David Ngog: Promised Bolton Wanderers so much but delivered so little
ALL the tools, all the talent but none of the consistency, David Ngog’s infuriating two-and-a-half years at the Reebok will probably go down as one of Wanderers’ most costly mistakes.
Owen Coyle was convinced he could succeed where Liverpool failed when it came to paying out £4milion for the Frenchman’s services in the summer of 2011.
A year earlier he had been quoted nearly double that figure by the Anfield club, who had given Ngog the exposure following a £1.5m move from Paris St Germain as a teenager but reaped only minimal reward.
Finding the key to untapping those flashes of talent continued to elude the Scot up until the day he was sacked – and continued to be a problem for the man who succeeded him.
Now, Michael Laudrup aims to take up the challenge after taking the striker to Swansea City, and relieving Wanderers of one of their biggest financial burdens in the process.
With wages and transfer fees, Ngog’s spell at Bolton cost around £9million – or roughly £562,000 for each goal he scored for the club.
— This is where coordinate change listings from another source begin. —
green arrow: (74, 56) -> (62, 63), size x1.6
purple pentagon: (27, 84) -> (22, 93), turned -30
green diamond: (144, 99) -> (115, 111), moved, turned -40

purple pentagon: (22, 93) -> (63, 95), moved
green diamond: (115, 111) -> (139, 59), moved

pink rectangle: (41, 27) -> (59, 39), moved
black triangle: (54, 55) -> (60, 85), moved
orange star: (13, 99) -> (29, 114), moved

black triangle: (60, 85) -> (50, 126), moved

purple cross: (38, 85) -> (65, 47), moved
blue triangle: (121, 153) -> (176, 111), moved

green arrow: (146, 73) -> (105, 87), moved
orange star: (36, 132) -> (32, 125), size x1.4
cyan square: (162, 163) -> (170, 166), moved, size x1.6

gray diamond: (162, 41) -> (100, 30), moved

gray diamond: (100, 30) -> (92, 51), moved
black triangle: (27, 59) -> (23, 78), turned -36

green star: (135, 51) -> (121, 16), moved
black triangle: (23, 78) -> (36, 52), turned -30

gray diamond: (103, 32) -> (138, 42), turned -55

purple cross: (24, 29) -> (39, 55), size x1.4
The softly-spoken Parisian cannot be blamed for those crazy numbers, but like Johan Elmander before him, the price tag never sat well. Like the Sweden international, Ngog kept his head down and worked for the cause, but for a club of Wanderers’ size, such an investment needs much more of a return.
The 24-year-old scored 16 goals in all competitions in a Reebok career littered with niggling injuries and false starts.
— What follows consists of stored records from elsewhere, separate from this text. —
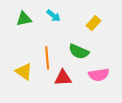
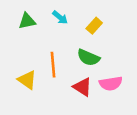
yellow rectangle: (93, 23) -> (94, 26), moved
red triangle: (63, 78) -> (82, 87), moved, turned 36

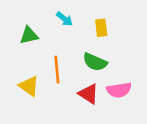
green triangle: (27, 21) -> (29, 35), moved
yellow rectangle: (94, 26) -> (101, 28), turned -49

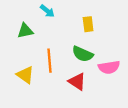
cyan arrow: (64, 19) -> (47, 11), moved
pink semicircle: (119, 90) -> (109, 67), moved

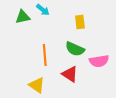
green triangle: (25, 31) -> (23, 17), moved
yellow triangle: (25, 75) -> (37, 85), moved

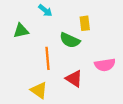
green triangle: (23, 17) -> (21, 31), moved
green semicircle: (75, 49) -> (70, 40), moved

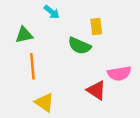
orange line: (48, 58) -> (32, 66), moved
red triangle: (74, 79) -> (96, 90), moved

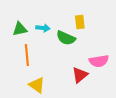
cyan arrow: (52, 12) -> (43, 28), moved, turned -32
red triangle: (96, 90) -> (80, 75), turned 48

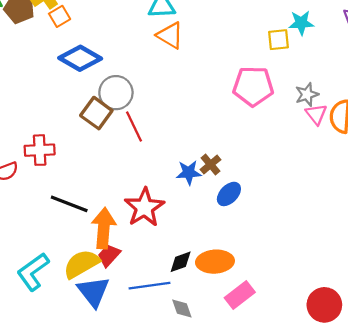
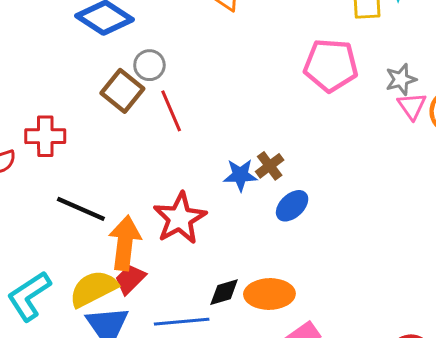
gray circle: (116, 93) -> (149, 65), size x0.7

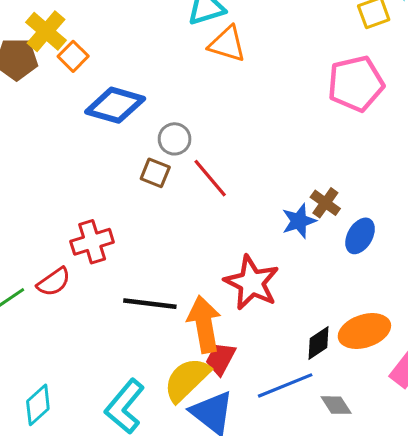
brown square: (122, 91) -> (155, 173), size x0.7

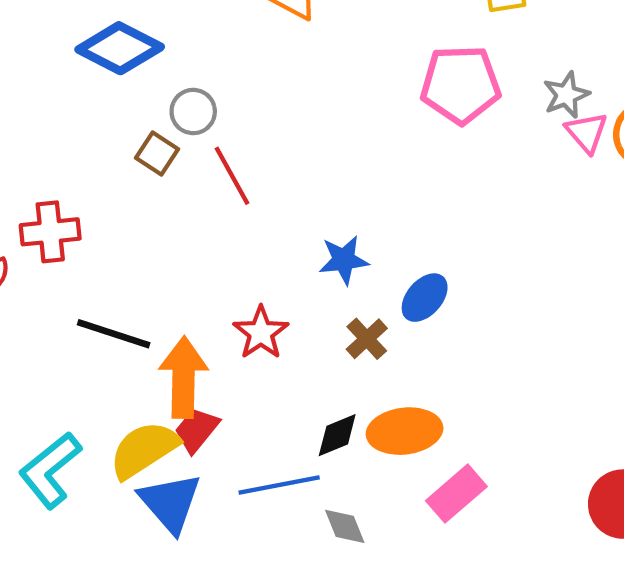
brown cross: (325, 203) -> (367, 339), moved
red star: (252, 283) -> (261, 333), size x0.7

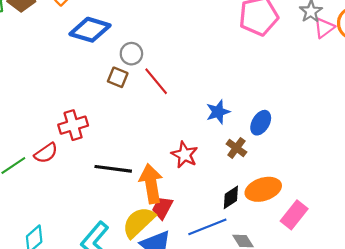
pink triangle: (587, 132) -> (324, 28), turned 45

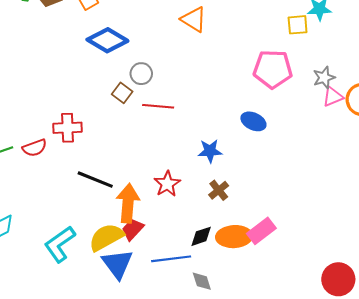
red line: (156, 81) -> (158, 106), turned -60
blue ellipse: (261, 123) -> (253, 121), moved, turned 70
pink rectangle: (294, 215) -> (261, 231), moved

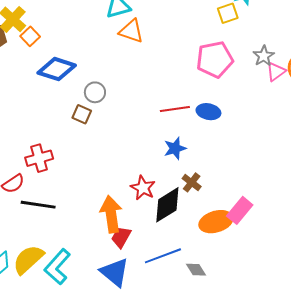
red line: (158, 106) -> (175, 109), moved
black line: (95, 180) -> (38, 205), moved
black diamond: (201, 236) -> (167, 205), moved, size x1.6
yellow semicircle: (106, 237) -> (28, 259), moved

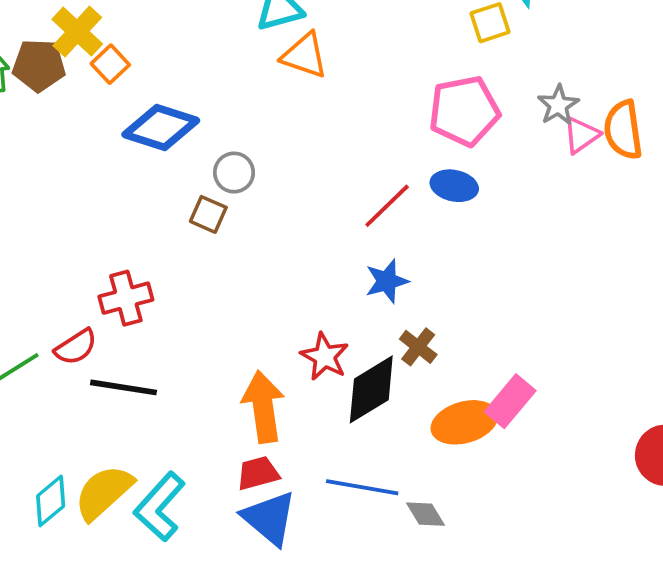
red line: (175, 109) -> (387, 206), turned -36
blue ellipse: (208, 112) -> (454, 186), moved
red trapezoid: (121, 237) -> (258, 473), moved, turned 45
blue line: (163, 256) -> (362, 487), turned 30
For every cameo from the bench that had us eulogising over his pace and power – Freedman’s first game in charge against Cardiff City, for example – there would be another three games where you hardly noticed him on the pitch.
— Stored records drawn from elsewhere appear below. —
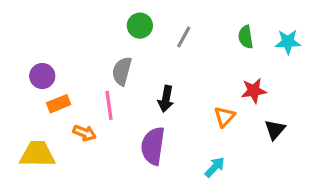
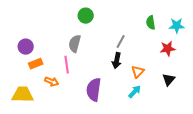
gray line: (184, 37) -> (121, 42), moved
red star: (254, 91) -> (168, 49), moved
black arrow: (166, 99) -> (117, 61), moved
cyan arrow: (215, 167) -> (135, 92), moved

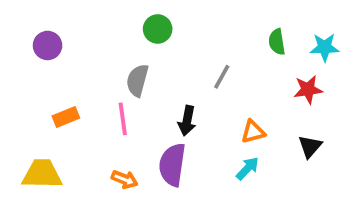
purple circle: (26, 47) -> (48, 45), moved
black arrow: (117, 61) -> (187, 121), moved
orange triangle: (138, 72) -> (253, 132), turned 32
orange arrow: (52, 82) -> (125, 179), moved

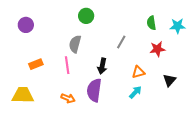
red star: (308, 90) -> (157, 49), moved

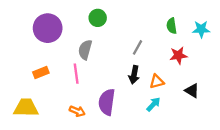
purple circle: (26, 25) -> (48, 28), moved, size x1.6
black arrow: (102, 66) -> (134, 75), moved
black triangle: (169, 80) -> (192, 91), turned -40

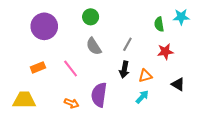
cyan star: (201, 29) -> (181, 17), moved
gray semicircle: (85, 50) -> (94, 46), moved, turned -48
pink line: (76, 74) -> (71, 68), turned -30

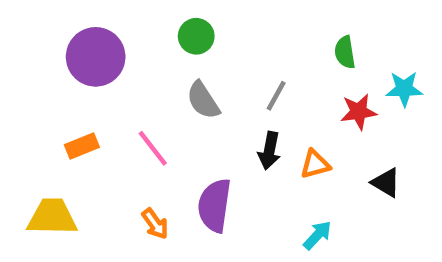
cyan star: (181, 17) -> (404, 89), moved
cyan arrow: (142, 97) -> (317, 235), moved
orange arrow: (72, 103) -> (155, 224), turned 32

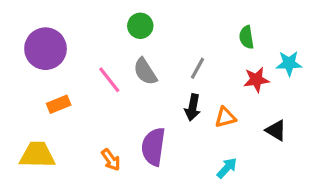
purple circle: (96, 57) -> (46, 49), moved
pink line: (153, 148) -> (109, 80), moved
Ngog never asked to be the main man and didn’t court the publicity. But at a time when Wanderers needed leaders in the camp, his genteel style just didn’t fit in with the rough and tough surroundings of the Championship.
While few Wanderers fans mourned his sale to the Premier League Swans, many were backing him to make a success of his move to South Wales.
Top-flight football means a style more in keeping with his pedigree but even with nearly six years’ experience of English football behind him there remain serious questions over whether he can score goals on a regular basis at any level, and where his best position truly lies.
At 24 he is no longer a youngster – a factor often used by managers to deflect criticism that came his way during his time at the Reebok.
His departure at Bolton has thrown a lifeline to Freedman in his efforts to bring a grittier edge to a team that, like Ngog, fails to produce performances that match their pedigree on a regular enough basis.
Three or four new players could be brought in on a temporary basis for the price of one – and the timing of the deal could hardly have been fortuitous, considering the striker’s contract was ticking down to nothing in the summer.
Ideally both sides will benefit. Ngog gets a fresh start, free from the price tag and expectation and in surroundings that suit him. Wanderers are able to bring in players who can come up with the goods when the club really need it, something Ngog sadly failed to do.